We are witnessing a huge demand for clad pipes, for example, 100 kilometers of clad pipe has been ordered in the past few months for just two out of the hundreds of the corrosive oil and gas projects across the globe that require clad pipes, Miller commented. Given the high-pressure, high temperature deepwater projects that oil and gas companies are pursuing, long-lasting pipe with a low risk of failure means less maintenance and lower inspection costs is a necessity. The costs associated with nickel alloys for clad products represent half the project costs for a number of field development projects.
World crude steel production in 2011 was estimated at a record 1,527 million metric tons. The U.S. steel industry each year ships over $70 billion of material. However, global costs of corrosion are exceeding $2.2 trillion each year, stronger steel products that are less susceptible to corrosion, wear and other forms of stress are needed.
Company Seeks Expansion Overseas
The company has firm plans for three cladding plants over the next few years, with options for three more, including the existing facility in Ohio, Brazil and Indonesia. This does not include acquisitions/start-up of job-shop component manufacturing and repair facilities, which would bring the total facilities to around 10 over the next three years. A single four-line plant can manufacture up to 538,195 square feet (50,000 square meters to 861,112 square feet (80,000 square meters) per year.

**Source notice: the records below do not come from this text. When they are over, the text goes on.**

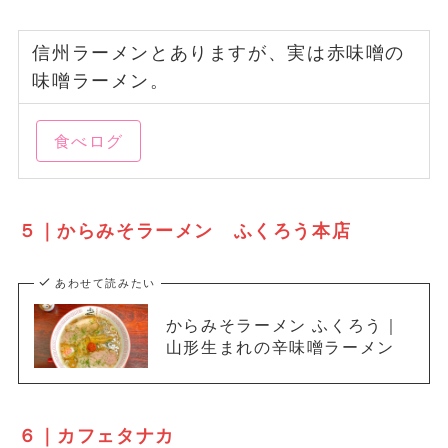
信州ラーメンとありますが、実は赤味噌の
味噌ラーメン。
食べログ
５｜からみそラーメン ふくろう本店
あわせて読みたい
からみそラーメン ふくろう｜
山形生まれの辛味噌ラーメン
６｜カフェタナカ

The company is working with Brazilian state energy company Petroleo Brasileiro (Petrobras) to meet demand for clad pipe in that market. Abakan is seeking to construct a 4-line clad pipe manufacturing facility in Brazil, and has hired law firms, auditors, a construction manager and construction firm, and expects to secure land soon and order long lead items to start construction of the facility. The Brazil plant will be capable of producing 49 miles to 62 miles (80 kilometers to 100 kilometers) a year of 10 to 16-inch diameter pipe to service the primarily sour oil that Petrobras will produce from fields offshore Brazil.
Petrobras has turned to MesoCoat because it needs anti-corrosive pipe for the more than $220 billion in oil and gas exploration projects it will pursue offshore Brazil. These projects involve corrosive pre-salt and deepwater environments. Additionally, the company is working with a number of U.S. Gulf of Mexico operators, where a number of projects are entering the front-end engineering and design stage of development.
Company officials also hope to close a deal next month to expand its offerings to oil sands operations in Canada, and are in discussions to partner with sovereign wealth funds and strategic partners to set up international operations in Indonesia, Middle East, India and South Korea.
The company is also partnering with the Northern Alberta Institute of Technology and the Alberta Innovates Technology Futures organization to expand its offerings to oil sands operations in Canada. MesoCoat anticipates additional partnerships with Alberta to be announced sometime in the near future. The company added it is in discussions to partner with sovereign wealth funds and strategic partners to set up international operations in Indonesia, Middle East, India and South Korea.
Abakan officials also see market opportunity in the Caspian and Middle East regions, which will need clad pipe as water injection operations when both regions run out of sweet crude forcing oil and gas operators to begin producing sour oil.